There are a few options if you do want to use something like an 80 on a guitar with a tuning peg that won’t fit it. The easiest thing to do is to have a tech use a very small drill or other means of widening your tuning peg just slightly. There’s a lot of meat on your tuning pegs and those holes can be expanded without it causing any sort of issues for the performance of the peg or anything like that. The other option, if you’re just using it one time, is to clip the string just a little bit past the length that you need and use a pair of needle nose pliers to unwrap the outer wrap and string the core wire right through the tuning peg. Won’t cause any issues for the performance of the string, it’s just a little bit of tedious work. In general, I would recommend having a tech fix it for you so you don’t have to worry about it in the future.
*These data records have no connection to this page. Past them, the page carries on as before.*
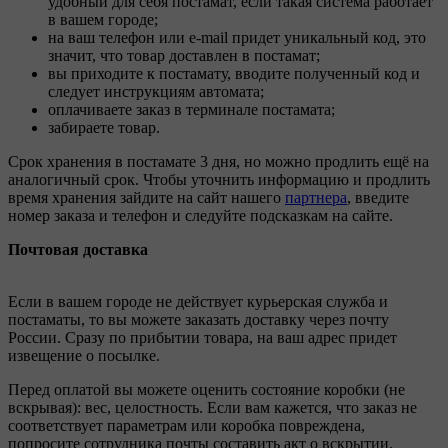
удобный для себя постамат, если такая система работает
в вашем городе;
на ваш телефон или e-mail придет уникальный код, это
значит, что товар доставлен в постамат;
вы приходите к постамату, вводите полученный код и
следует инструкциям автомата;
оплачиваете заказ в терминале постамата;
забираете товар.
Срок хранения в постамате 3 дня, но можно продлить ещё на
аналогичный срок. Чтобы уточнить информацию и продлить
время хранения зайдите на сайт нашего
партнера
, введите
номер заказа и телефон и следуйте подсказкам на сайте.
Почтовая доставка
Если в вашем городе не действует курьерская служба и
постаматы, то вы можете заказать доставку через почту
России. Сразу по прибытии товара, на ваш адрес придет
извещение о посылке.
Перед оплатой вы можете оценить состояние коробки (не
вскрывая): вес, целостность. Если вам кажется, что заказ не
соответствует параметрам или коробка повреждена,
попросите сотрудника почты составить акт о вскрытии.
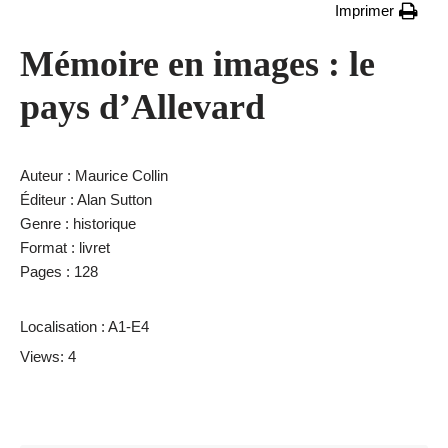
Imprimer
Mémoire en images : le
pays d’Allevard
Auteur : Maurice Collin
Éditeur : Alan Sutton
Genre : historique
Format : livret
Pages : 128
Localisation : A1-E4
Views: 4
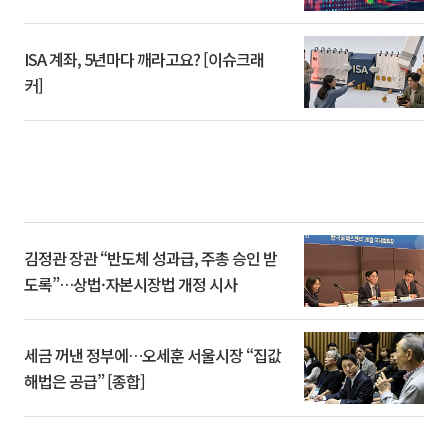
ISA 계좌, 5년마다 깨라고요? [이슈크래
커]
김정관 장관 “반도체 성과급, 주총 승인 받
도록”…상법·자본시장법 개정 시사
세금 꺼낸 정부에…오세훈 서울시장 “집값
해법은 공급” [종합]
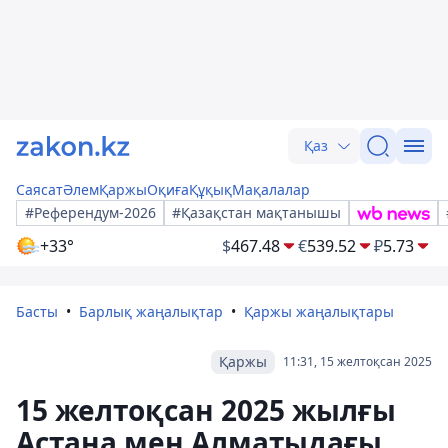
Қаз
Саясат
Әлем
Қаржы
Оқиға
Құқық
Мақалалар
#Референдум-2026
#Қазақстан мақтанышы
+33°
$
467.48
€
539.52
₽
5.73
Басты
Барлық жаңалықтар
Қаржы жаңалықтары
Қаржы
11:31, 15 желтоқсан 2025
15 желтоқсан 2025 жылғы
Астана мен Алматыдағы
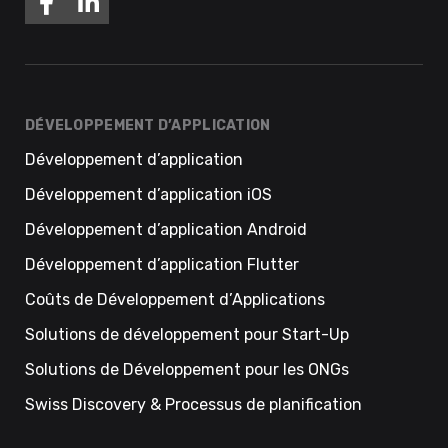
DÉVELOPPEMENT D’APPLICATION
Développement d’application
Développement d’application iOS
Développement d’application Android
Développement d’application Flutter
Coûts de Développement d’Applications
Solutions de développement pour Start-Up
Solutions de Développement pour les ONGs
Swiss Discovery & Processus de planification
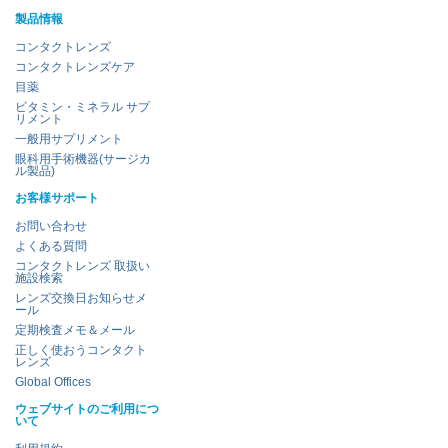
製品情報
コンタクトレンズ
コンタクトレンズケア
目薬
ビタミン・ミネラル サプ
リメント
一般用サプリメント
眼科用手術機器(サージカ
ル製品)
お客様サポート
お問い合わせ
よくある質問
コンタクトレンズ 取扱い
施設検索
レンズ交換日お知らせメ
ール
定期検査メモ＆メール
正しく使おうコンタクト
レンズ
Global Offices
ウェブサイトのご利用につ
いて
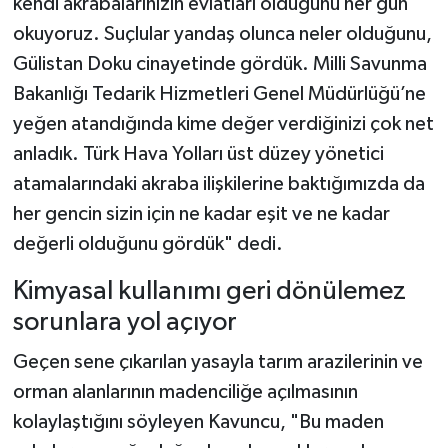
kendi akrabalarınızın evlatları olduğunu her gün
okuyoruz. Suçlular yandaş olunca neler olduğunu,
Gülistan Doku cinayetinde gördük. Milli Savunma
Bakanlığı Tedarik Hizmetleri Genel Müdürlüğü’ne
yeğen atandığında kime değer verdiğinizi çok net
anladık. Türk Hava Yolları üst düzey yönetici
atamalarındaki akraba ilişkilerine baktığımızda da
her gencin sizin için ne kadar eşit ve ne kadar
değerli olduğunu gördük" dedi.
Kimyasal kullanımı geri dönülemez
sorunlara yol açıyor
Geçen sene çıkarılan yasayla tarım arazilerinin ve
orman alanlarının madenciliğe açılmasının
kolaylaştığını söyleyen Kavuncu, "Bu maden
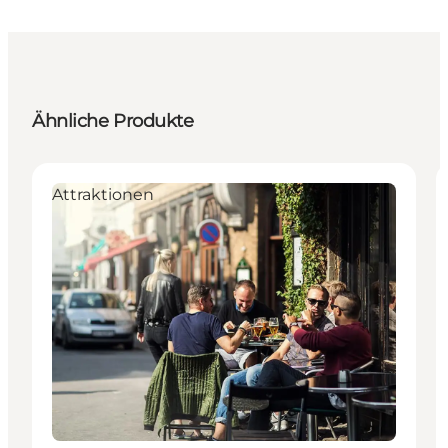
Ähnliche Produkte
Attraktionen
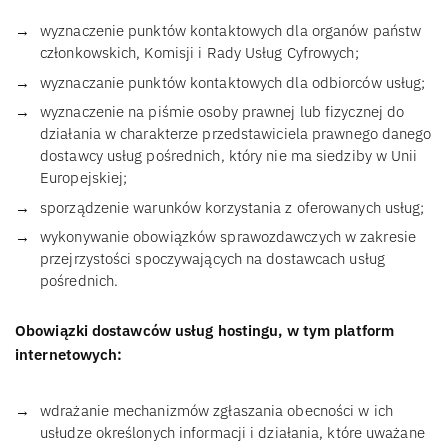
wyznaczenie punktów kontaktowych dla organów państw
członkowskich, Komisji i Rady Usług Cyfrowych;
wyznaczanie punktów kontaktowych dla odbiorców usług;
wyznaczenie na piśmie osoby prawnej lub fizycznej do
działania w charakterze przedstawiciela prawnego danego
dostawcy usług pośrednich, który nie ma siedziby w Unii
Europejskiej;
sporządzenie warunków korzystania z oferowanych usług;
wykonywanie obowiązków sprawozdawczych w zakresie
przejrzystości spoczywających na dostawcach usług
pośrednich.
Obowiązki dostawców usług hostingu, w tym platform
internetowych:
wdrażanie mechanizmów zgłaszania obecności w ich
usłudze określonych informacji i działania, które uważane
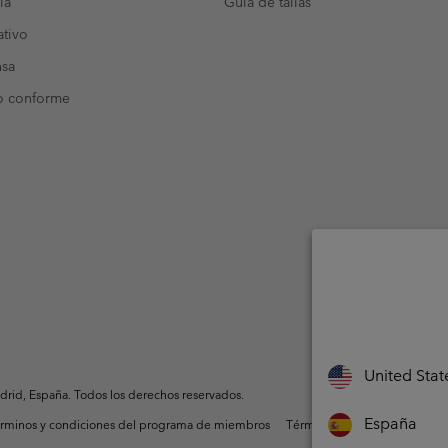
ia
Guía de tallas
tivo
nsa
o conforme
United Stat
rid, España. Todos los derechos reservados.
España
rminos y condiciones del programa de miembros
Términos De Uso Del Conteni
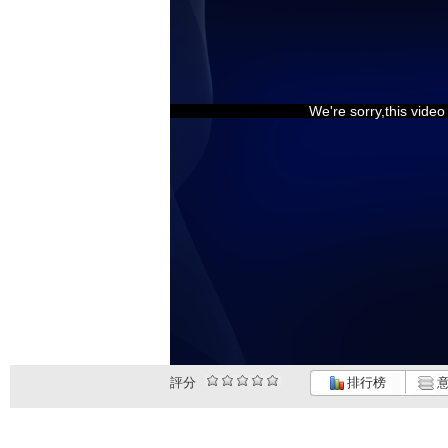
We're sorry,this vide
評分
排行榜
意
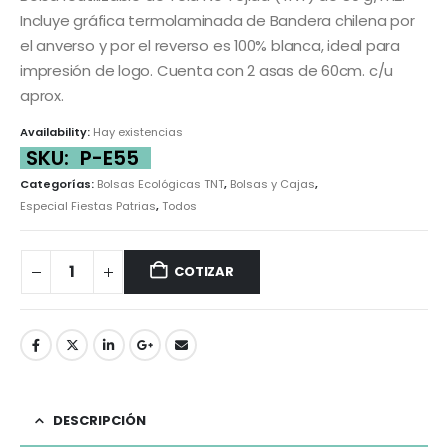
Incluye gráfica termolaminada de Bandera chilena por
el anverso y por el reverso es 100% blanca, ideal para
impresión de logo. Cuenta con 2 asas de 60cm. c/u
aprox.
Availability:
Hay existencias
SKU:
P-E55
Categorías:
Bolsas Ecológicas TNT
,
Bolsas y Cajas
,
Especial Fiestas Patrias
,
Todos
COTIZAR
DESCRIPCIÓN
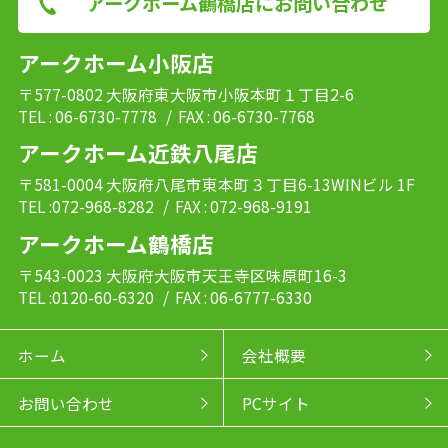
アークホーム鶴橋店にお問い合わせ
アークホーム小阪店
〒577-0802 大阪府東大阪市小阪本町１丁目2-6
TEL : 06-6730-7778
/ FAX : 06-6730-7768
アークホーム近鉄八尾店
〒581-0004 大阪府八尾市東本町３丁目6-13WINビル 1F
TEL :072-968-8282
/ FAX : 072-968-9191
アークホーム鶴橋店
〒543-0023 大阪府大阪市天王寺区味原町16-3
TEL :0120-60-6320
/ FAX : 06-6777-6330
ホーム
会社概要
お問い合わせ
PCサイト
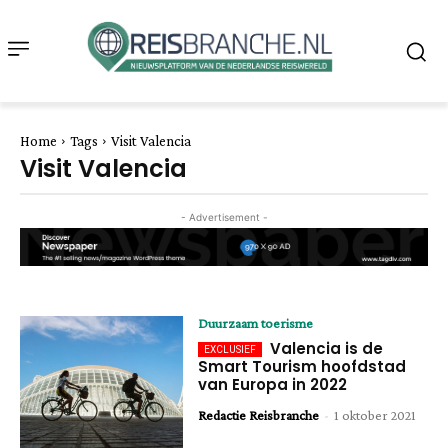
Home
Tags
Visit Valencia
Visit Valencia
- Advertisement -
Duurzaam toerisme
Valencia is de
Smart Tourism hoofdstad
van Europa in 2022
Redactie Reisbranche
-
1 oktober 2021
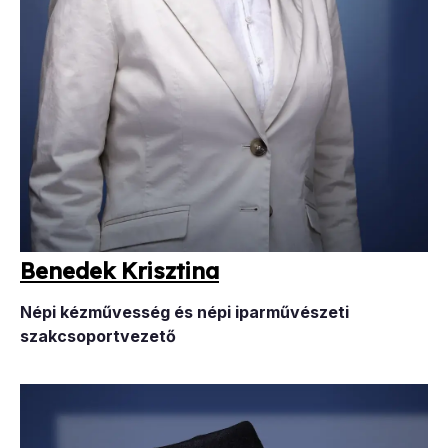
Be­ne­dek Krisz­ti­na
Népi kézművesség és népi iparművészeti
szakcsoportvezető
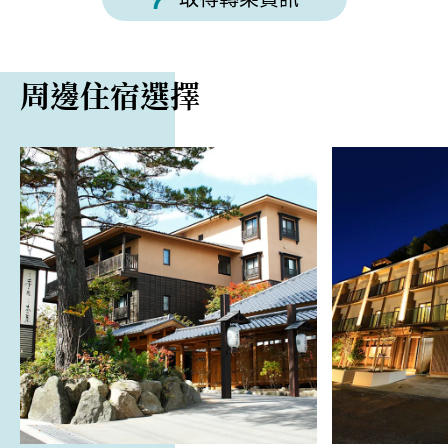
周邊住宿選擇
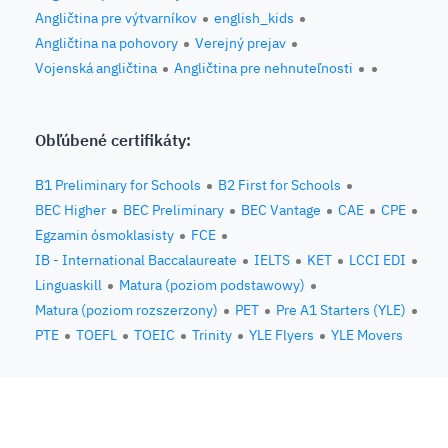
Angličtina pre výtvarníkov
english_kids
Angličtina na pohovory
Verejný prejav
Vojenská angličtina
Angličtina pre nehnuteľnosti
Obľúbené certifikáty:
B1 Preliminary for Schools
B2 First for Schools
BEC Higher
BEC Preliminary
BEC Vantage
CAE
CPE
Egzamin ósmoklasisty
FCE
IB - International Baccalaureate
IELTS
KET
LCCI EDI
Linguaskill
Matura (poziom podstawowy)
Matura (poziom rozszerzony)
PET
Pre A1 Starters (YLE)
PTE
TOEFL
TOEIC
Trinity
YLE Flyers
YLE Movers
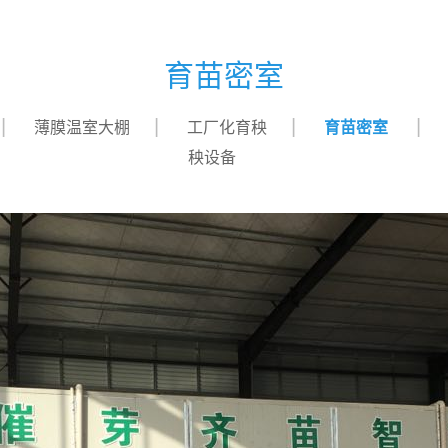
育苗密室
薄膜温室大棚
工厂化育秧
育苗密室
秧设备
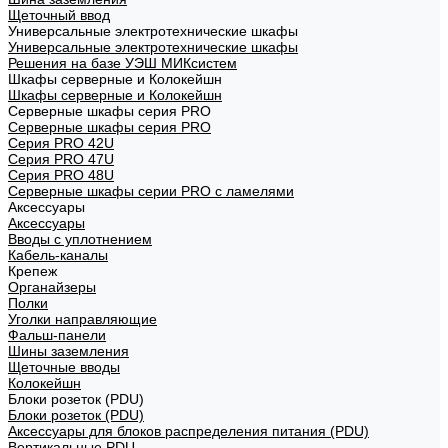
Щеточный ввод
Универсальные электротехнические шкафы
Универсальные электротехнические шкафы
Решения на базе УЭШ МИКсистем
Шкафы серверные и Колокейшн
Шкафы серверные и Колокейшн
Серверные шкафы серия PRO
Серверные шкафы серия PRO
Серия PRO 42U
Серия PRO 47U
Серия PRO 48U
Серверные шкафы серии PRO с ламелями
Аксессуары
Аксессуары
Вводы с уплотнением
Кабель-каналы
Крепеж
Органайзеры
Полки
Уголки направляющие
Фальш-панели
Шины заземления
Щеточные вводы
Колокейшн
Блоки розеток (PDU)
Блоки розеток (PDU)
Аксессуары для блоков распределения питания (PDU)
Вертикальные PDU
What have we learned today? Well, we learned that you can use up to a 74 gauge string on at least an Epiphone tuning peg without any trouble. My gut is that it’d be fairly similar on a lot of other mainstream tuning pegs and you can use actually a pretty heavy string without coming into any trouble there. We did also learn that you’re going to have to do some widening of the nut. This again depends guitar by guitar how it’s set up, but in a lot of cases, once you get over something like 52 or 54, you might have to just slightly widen that, but again, just a little bit of very fine grit sandpaper and you’re going to be off to the races.
Now if you don’t tune down or really, really low, you might be wondering why anybody would ever need a string that thick on a six string guitar, but if you’re tuning down to things like F sharp, you really, really need a heavy string. Something like a 74 would be a great option for you, so it’s good to know that you can use a 74 with just a little bit of work on the nut without a problem, even on a guitar just like this Epiphone Hollow Body that was definitely not set up for it.
I also have a lot of guys ask me when they’re using really, really heavy strings if it’s bad for the neck of the guitar. The thing that you have to understand is tension is a mixture of the gauge or mass of the string and what you’re tuning it up to. If you’re tuning way, way down and you’re using really heavy strings, it’s not necessarily going to have any more tension than a set of 10’s in standard, but if you’re tuning something like a 74 on the bottom to the E of a standard tuning, that’s going to be a lot of tension and that’s going to be bad for your neck. The important thing is to just always ensure that your matching where your tuning is and what your scale length is, with the gauge of strings that you’re using. We can be a really great resource for that. I encourage you to hit us up at [email protected].
If you have any questions, just let us know what tuning your using, what scale length your using and what gauges you’ve typically used in the past and we’ll help you find the gauge of strings that’s going to work really well for you.
What do you think? Have you tried really, really heavy gauge strings on different guitars and found the point at which they no longer work? Let us know down in the comments, I would love to hear how it varies from guitar to guitar. We have tested a lot of different guitars here and in general, for us, up to about a 70, it’s not usually a problem. Some very old vintage style Fender tuners, those can get a little tricky after something like a 52 or 54, but it just depends on what tuner your using, and in almost all cases, no matter what, you can get a little bit of work done to your guitar and you’ll still be able to put as heavy of a string as you really want on there without too much trouble.